How Nvidia’s NVFP4 Cuts GLM‑5.2 Deployment Cost by Half

Semgrep’s benchmark shows open‑source GLM‑5.2 matching Claude’s performance while costing only $0.17 per vulnerability, and Nvidia’s NVFP4 quantization halves the model’s memory footprint with virtually unchanged accuracy, making local deployment on 8‑GPU systems far more affordable.

Old Zhang's AI Learning
Old Zhang's AI Learning
Old Zhang's AI Learning
How Nvidia’s NVFP4 Cuts GLM‑5.2 Deployment Cost by Half

Semgrep security benchmark

Semgrep evaluated several code‑oriented LLMs on an IDOR detection benchmark using a pure‑prompt (no harness) setup. The ranking by F1 score was:

Semgrep Multimodal (GPT‑5.5) – full harness – 61%

Semgrep Multimodal (Opus 4.8) – full harness – 53%

GLM‑5.2 – pure prompt – 39%

Claude Code (Opus 4.6) – Claude Code SDK – 37%

Claude Code (Opus 4.8/4.7) – Claude Code SDK – 28%

MiniMax M3 – pure prompt – 23%

Kimi K2.7 Code – pure prompt – 22%

GPT‑5.5 – Codex – 20%

GLM‑5.2 discovered a vulnerability for $0.17, roughly one‑sixth the cost of the top closed‑source models.
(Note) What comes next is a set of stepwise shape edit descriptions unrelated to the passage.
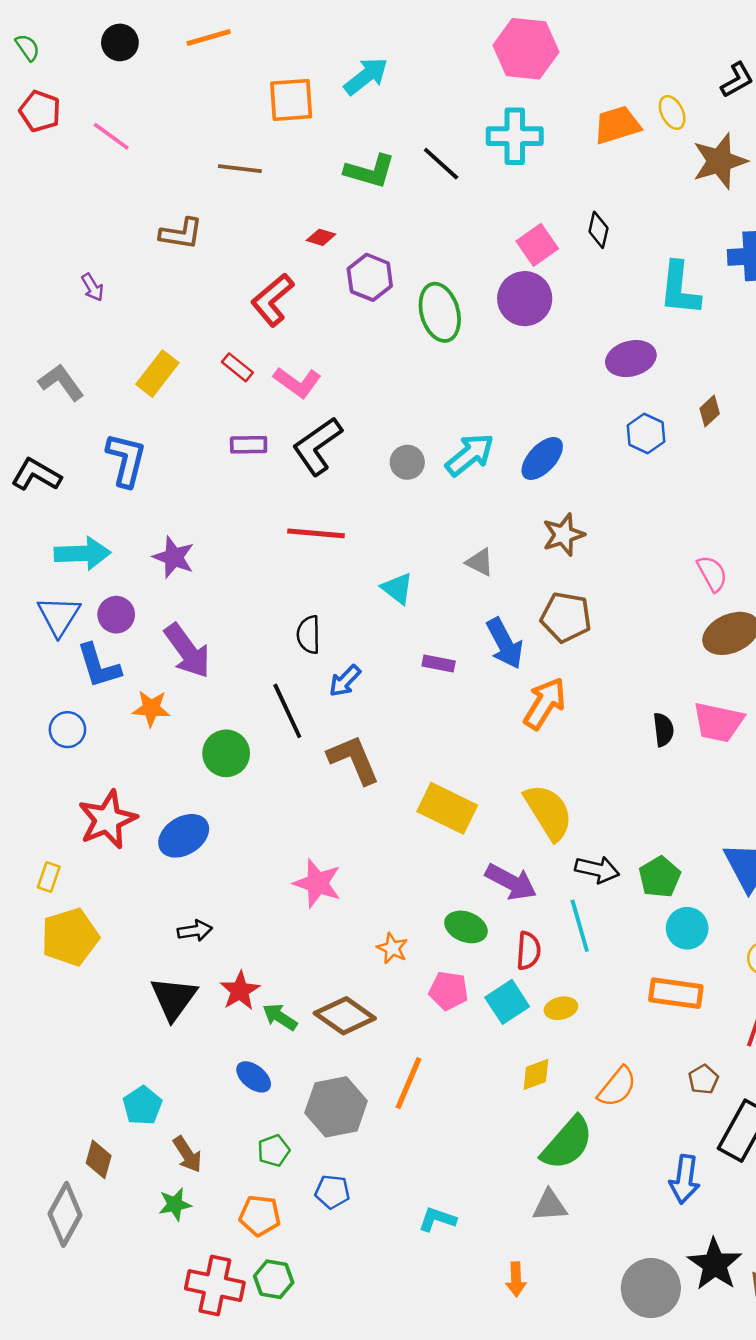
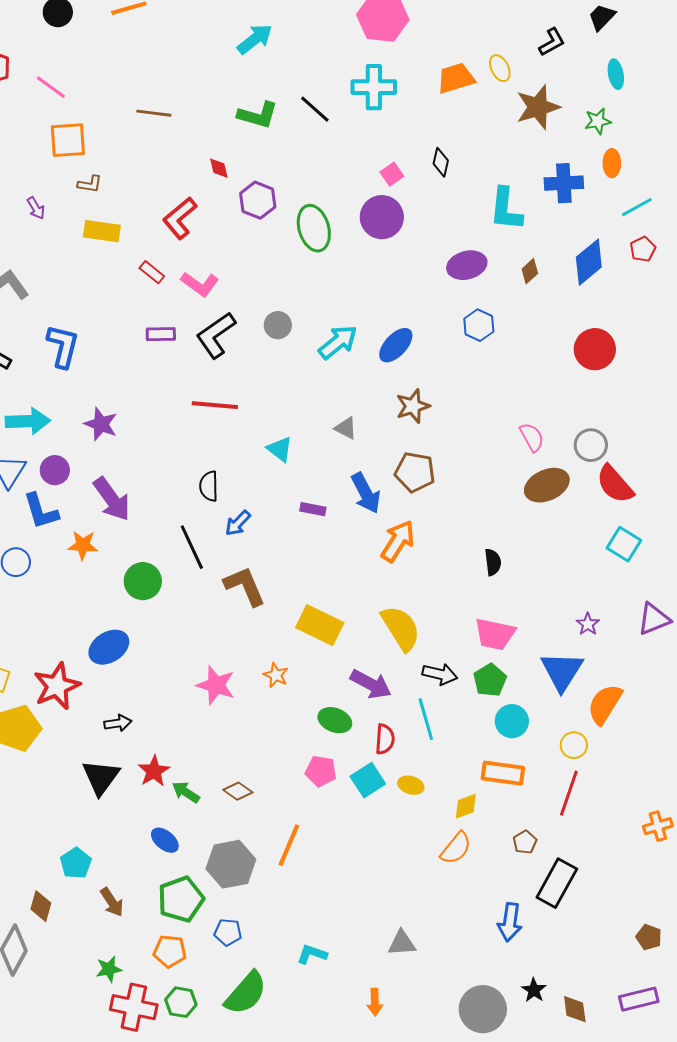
orange square: (291, 100) -> (68, 140), moved
brown L-shape: (181, 234) -> (90, 184), moved, size x0.7
red diamond: (321, 237) -> (219, 168), turned 60
pink square: (537, 245) -> (392, 174), size x0.7
yellow rectangle: (157, 374) -> (102, 231), moved, turned 60
brown diamond: (710, 411) -> (530, 271), moved
gray circle: (407, 462) -> (278, 325), moved
pink trapezoid: (718, 722) -> (495, 634), moved
red star: (107, 820) -> (57, 686), moved
orange star: (392, 948) -> (276, 675), moved
yellow ellipse: (561, 1008) -> (411, 785), turned 30
brown diamond: (345, 1016) -> (238, 791), size x0.6
yellow diamond: (536, 1074) -> (466, 806), moved
green semicircle: (567, 1143) -> (246, 993), moved
green pentagon: (274, 1151) -> (181, 899), size x1.8
green star: (175, 1204) -> (109, 969), moved
black star: (715, 1264) -> (534, 990), size x0.6

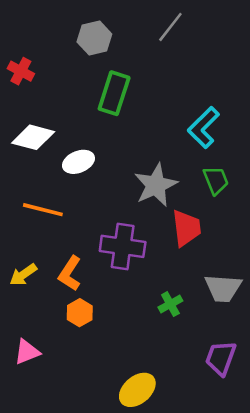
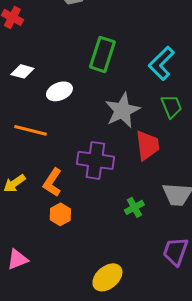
green rectangle: (114, 93) -> (102, 54), moved
white diamond: (33, 137) -> (22, 71), size x0.7
pink triangle: (27, 352) -> (17, 259), moved

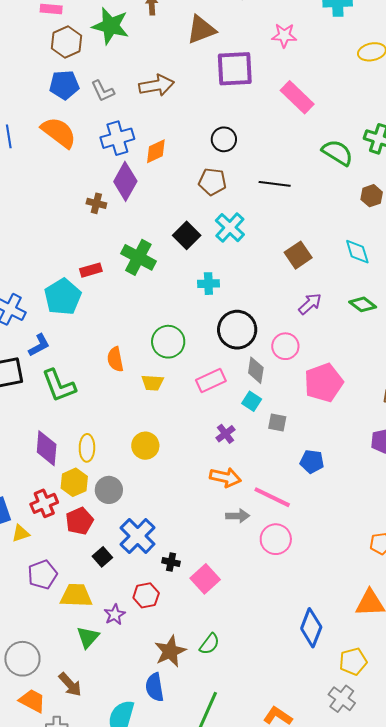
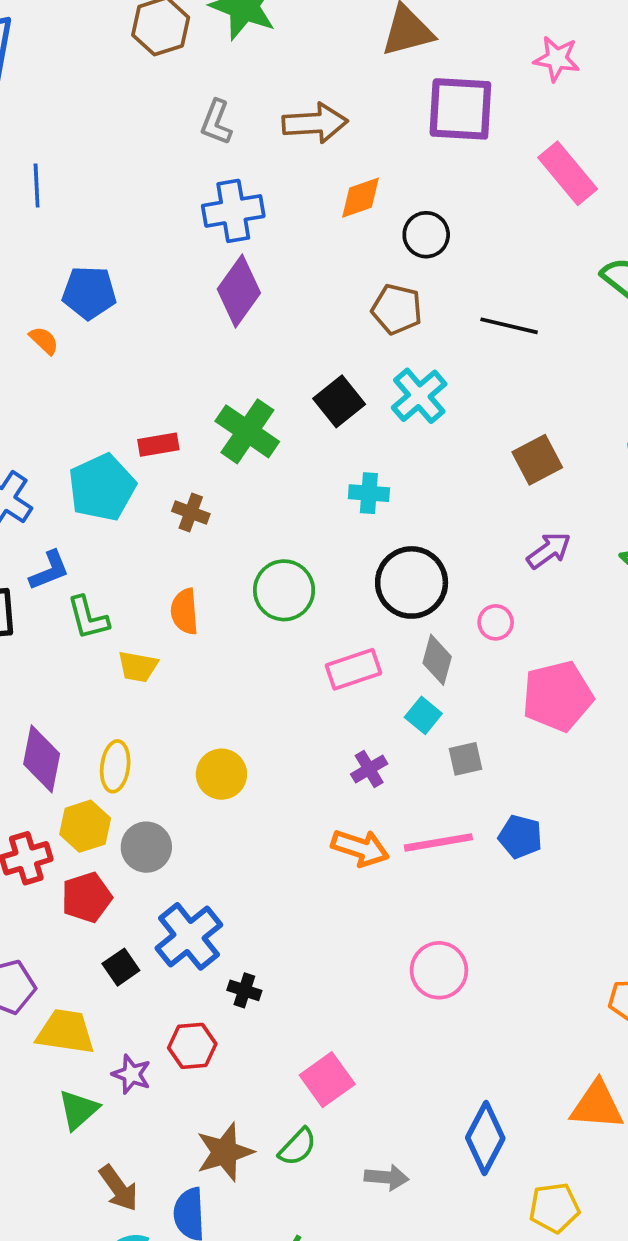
blue pentagon: (64, 85) -> (89, 293), moved
gray L-shape: (103, 91) -> (216, 122), turned 40
orange semicircle: (59, 132) -> (44, 340), moved, size x0.5
orange diamond: (156, 151) -> (360, 198), moved
brown cross: (96, 203) -> (191, 513), moved
pink circle: (285, 346) -> (496, 622), size x0.7
yellow trapezoid: (152, 383) -> (138, 667), moved
green L-shape: (59, 386) -> (88, 618), moved, size x0.7
gray square: (277, 422) -> (466, 759), turned -30
pink line: (272, 497) -> (438, 842), moved, turned -42
gray arrow: (238, 516) -> (387, 1177), moved
pink square: (205, 579) -> (327, 1080), moved
purple star: (115, 615) -> (131, 1074), turned -30
brown arrow: (70, 685) -> (119, 1188), moved

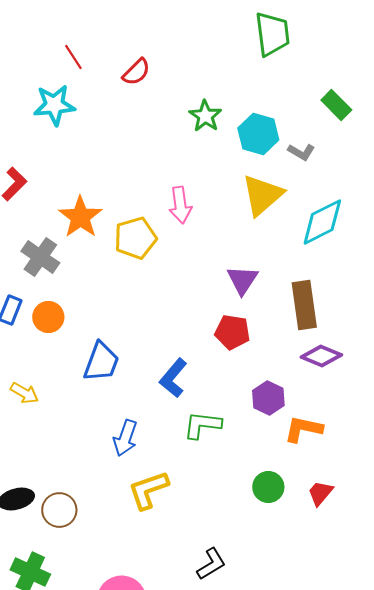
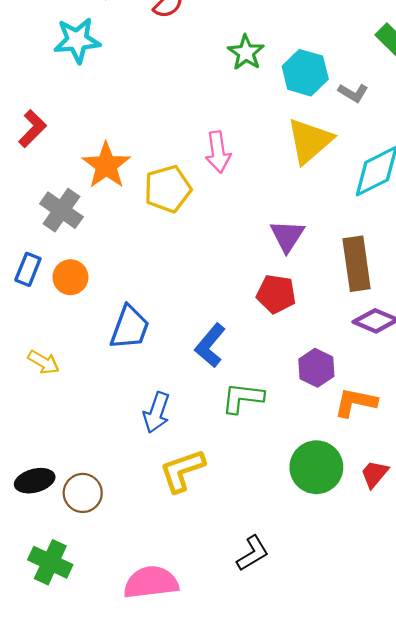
green circle: (268, 487) -> (316, 467), size x1.5

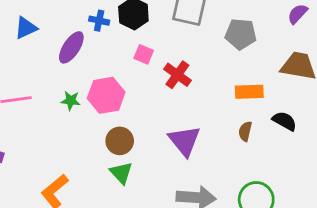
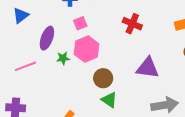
purple ellipse: (71, 47) -> (47, 38), moved
pink square: (144, 54) -> (80, 23), moved, turned -32
purple triangle: (184, 141) -> (148, 68), turned -30

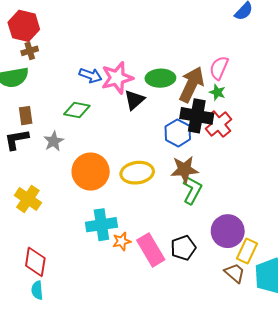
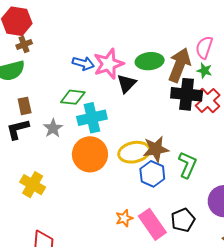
blue hexagon: (178, 133) -> (152, 174), moved
brown star: (184, 170) -> (156, 149), moved
cyan cross: (101, 225) -> (92, 118), moved

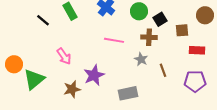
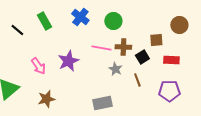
black square: (160, 19) -> (142, 57), moved
pink line: (114, 40) -> (101, 48), moved
purple star: (94, 75) -> (68, 61), moved

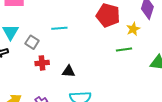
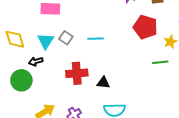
gray square: (32, 42) -> (66, 38), moved
red cross: (42, 63) -> (77, 73), size x1.5

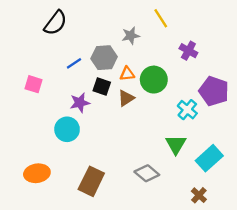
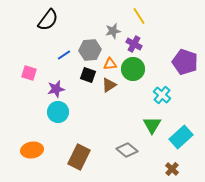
purple cross: (188, 51) -> (134, 44), moved
purple pentagon: (214, 91) -> (185, 62), moved
purple star: (80, 103) -> (56, 89), moved

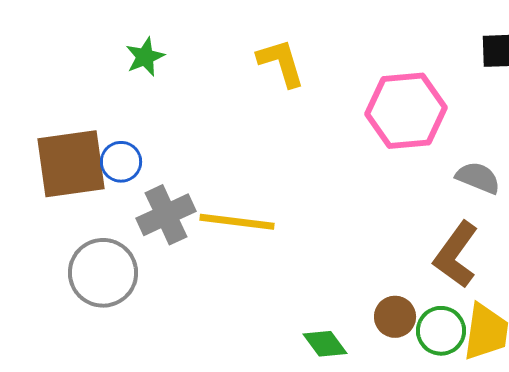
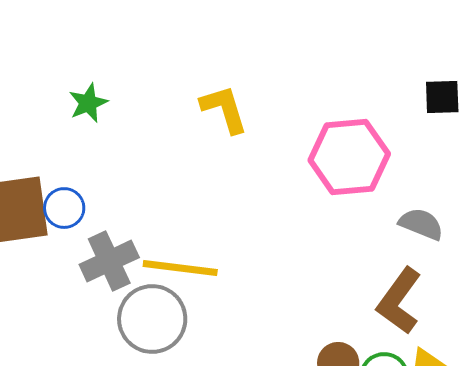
gray circle: (103, 273) -> (152, 319), moved

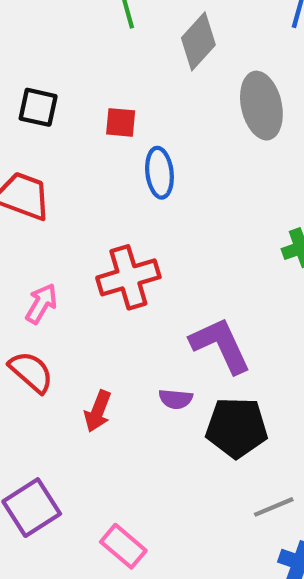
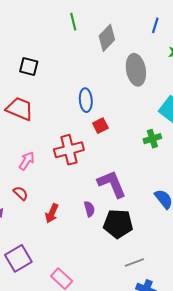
red square: (121, 122) -> (100, 126), moved, turned -35
red semicircle: (31, 372) -> (21, 193), size x0.7
purple semicircle: (176, 399) -> (89, 209), turned -112

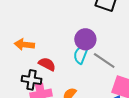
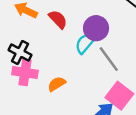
red semicircle: (47, 64) -> (58, 19), moved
Model architecture and core capabilities

GLM‑5.2 is Zhipu’s flagship open‑source model. It uses a 753 B parameter Mixture‑of‑Experts (MoE) architecture with 40 B active tokens per step. The proprietary IndexShare sparse‑attention mechanism enables a true 1 M‑token context window while reducing FLOPs per token by 2.9×.

Code benchmarks:

SWE‑bench Pro – 62.1 (Claude Opus 4.8: 69.2, GPT‑5.5: 58.6)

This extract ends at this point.